In [1]:
%load_ext autoreload
%autoreload 2

In [2]:
import pickle
import os
import pandas as pd
import numpy as np
import tensorflow as tf
import matplotlib.pyplot as plt
from sklearn.gaussian_process.kernels import RBF
from sklearn import model_selection
from tqdm.notebook import tqdm
import umap
import time
import functools

BASE_DIR = '../../../'
import sys
sys.path.append(BASE_DIR)

# custom code
import utils.utils
CONFIG = utils.utils.load_config("../../config.json")

import utils.fweg

Using TensorFlow backend.


In [3]:
DATASET = os.path.basename(os.getcwd()) # name of folder this file is in
RANDOM_SEED = CONFIG['random_seed']
EPOCHS = CONFIG["experiment_configs"][DATASET]["epochs"]
BATCH_SIZE = CONFIG["experiment_configs"][DATASET]["batch_size"]
IMAGE_X_SIZE = CONFIG["experiment_configs"][DATASET]["image_x_size"]
IMAGE_Y_SIZE = CONFIG["experiment_configs"][DATASET]["image_y_size"]
IMAGE_SIZE = (IMAGE_Y_SIZE, IMAGE_X_SIZE)
VAL_FULL_SPLIT = CONFIG['experiment_configs'][DATASET]['val_full_split']
HYPER_VAL_SPLIT = CONFIG['experiment_configs'][DATASET]['hyper_val_split']

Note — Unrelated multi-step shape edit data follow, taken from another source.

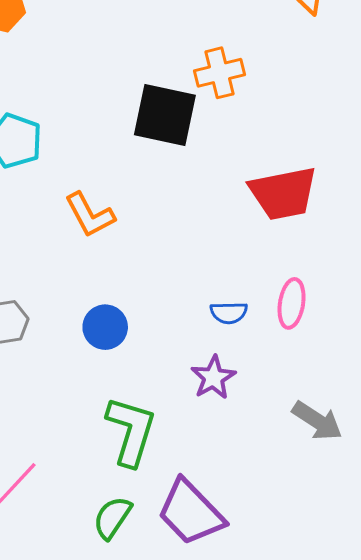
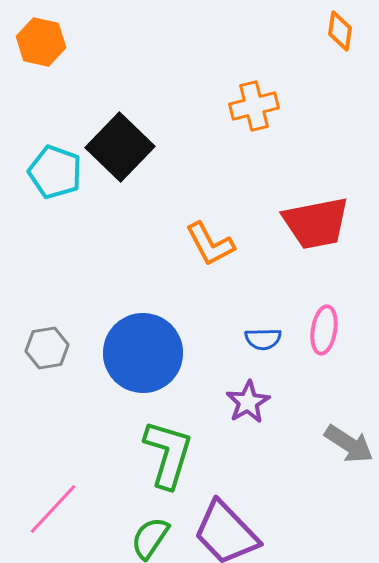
black square: (165, 115) -> (120, 147), moved, turned 32
orange L-shape: (90, 215) -> (210, 244), moved
blue circle: (105, 327) -> (143, 353), size x1.8

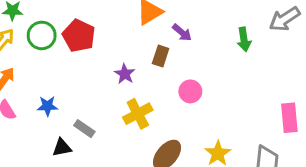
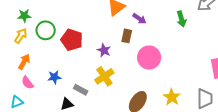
red pentagon: (79, 36) -> (72, 40), moved
pink circle: (190, 91) -> (149, 58), size x1.5
yellow cross: (138, 114) -> (104, 76), moved

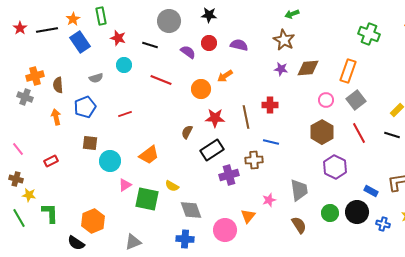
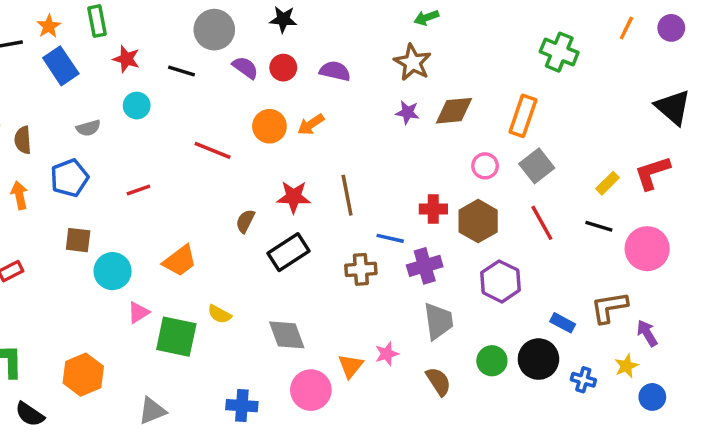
purple semicircle: (188, 52) -> (245, 68), moved
red line: (161, 80) -> (213, 150), moved
orange circle: (201, 89) -> (269, 126), moved
red cross: (270, 105) -> (433, 209), moved
purple cross: (229, 175) -> (425, 266), moved
pink star: (269, 200) -> (387, 354), moved
gray diamond: (191, 210) -> (287, 335), moved
black semicircle: (76, 243) -> (30, 414), moved

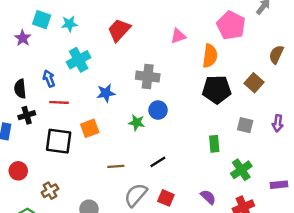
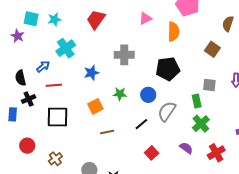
blue arrow: (49, 79) -> (43, 67), turned 80
black pentagon: (217, 90) -> (168, 69), moved
blue circle: (158, 110) -> (148, 95), moved
orange square: (90, 128) -> (95, 106), moved
green rectangle: (214, 144) -> (197, 101), moved
green cross: (241, 170) -> (201, 124), moved
gray semicircle: (136, 195) -> (167, 111), moved
red square: (166, 198) -> (152, 153), turned 32

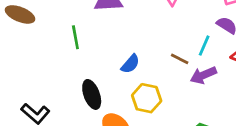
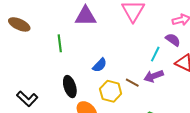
brown line: (180, 59) -> (132, 83), moved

print(DATASET, RANDOM_SEED, VAL_FULL_SPLIT)

# folders for processed, models
DATA_F = os.path.join(BASE_DIR, f"data/{DATASET}/")
PROCESSED_DIR = os.path.join(BASE_DIR, f'processed/{DATASET}/rs={RANDOM_SEED}/vs={VAL_FULL_SPLIT}')
MODELS_DIR = os.path.join(BASE_DIR, f'models/{DATASET}/rs={RANDOM_SEED}/vs={VAL_FULL_SPLIT}')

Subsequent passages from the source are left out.